- What is required -
Each line below must be reproduced exactly, though the pictures are to be dropped.

- Given records -
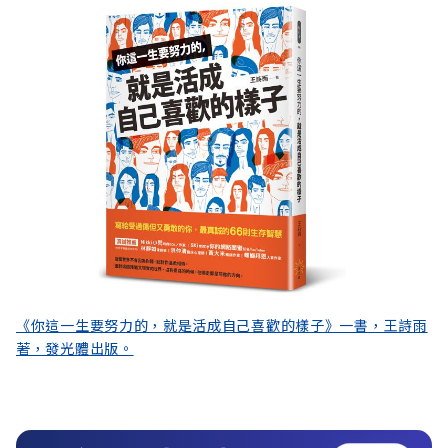
《你這一生要努力的，就是活成自己喜歡的樣子》一書，王詩雨
著，發光體出版。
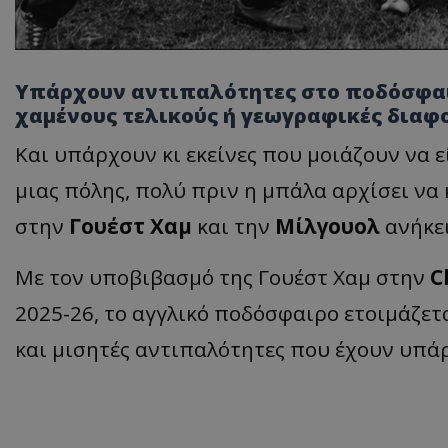
Υπάρχουν αντιπαλότητες στο ποδόσφαι
χαμένους τελικούς ή γεωγραφικές διαφο
Και υπάρχουν κι εκείνες που μοιάζουν να 
μιας πόλης, πολύ πριν η μπάλα αρχίσει να
στην
Γουέστ Χαμ
και την
Μίλγουολ
ανήκει
Με τον υποβιβασμό της Γουέστ Χαμ στην
C
2025-26, το αγγλικό ποδόσφαιρο ετοιμάζετα
και μισητές αντιπαλότητες που έχουν υπάρ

- Solved problem -
《你這一生要努力的，就是活成自己喜歡的樣子》一書，王詩雨
著，發光體出版。
Υπάρχουν αντιπαλότητες στο ποδόσφαι
χαμένους τελικούς ή γεωγραφικές διαφο
Και υπάρχουν κι εκείνες που μοιάζουν να 
μιας πόλης, πολύ πριν η μπάλα αρχίσει να
στην
Γουέστ Χαμ
και την
Μίλγουολ
ανήκει
Με τον υποβιβασμό της Γουέστ Χαμ στην
C
2025-26, το αγγλικό ποδόσφαιρο ετοιμάζετα
και μισητές αντιπαλότητες που έχουν υπάρ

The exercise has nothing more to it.